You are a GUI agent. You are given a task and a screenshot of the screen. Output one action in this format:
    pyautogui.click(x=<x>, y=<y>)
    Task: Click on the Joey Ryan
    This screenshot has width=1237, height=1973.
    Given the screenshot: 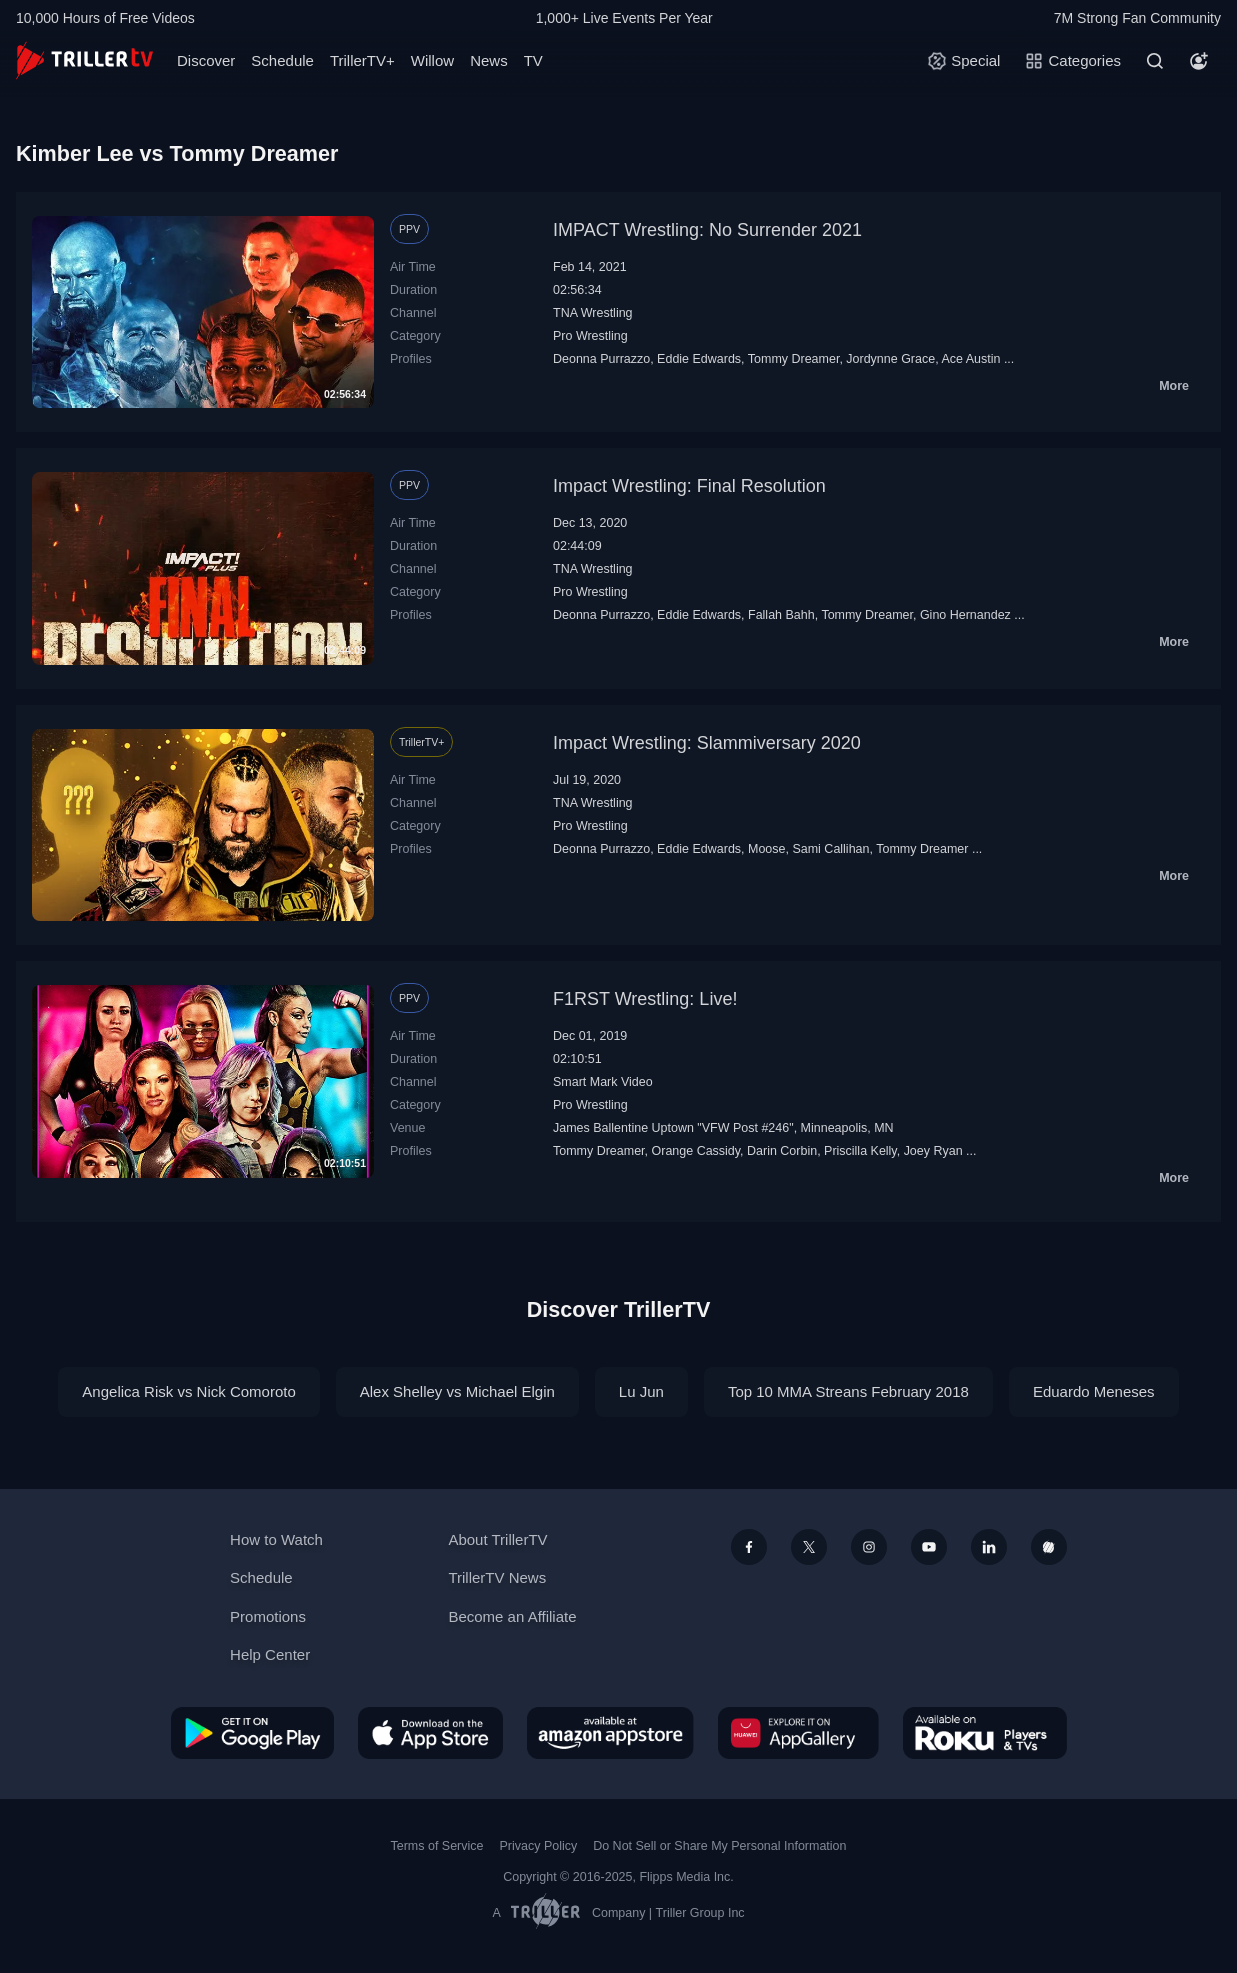 What is the action you would take?
    pyautogui.click(x=933, y=1151)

--------------------------------------------------

- Work task:
When you answer, output each line of the data exactly as given, from its first line up to and including the one with "This screenshot has".

- Result:
You are a GUI agent. You are given a task and a screenshot of the screen. Output one action in this format:
    pyautogui.click(x=<x>, y=<y>)
    Task: Click on the Joey Ryan
    This screenshot has width=1237, height=1973.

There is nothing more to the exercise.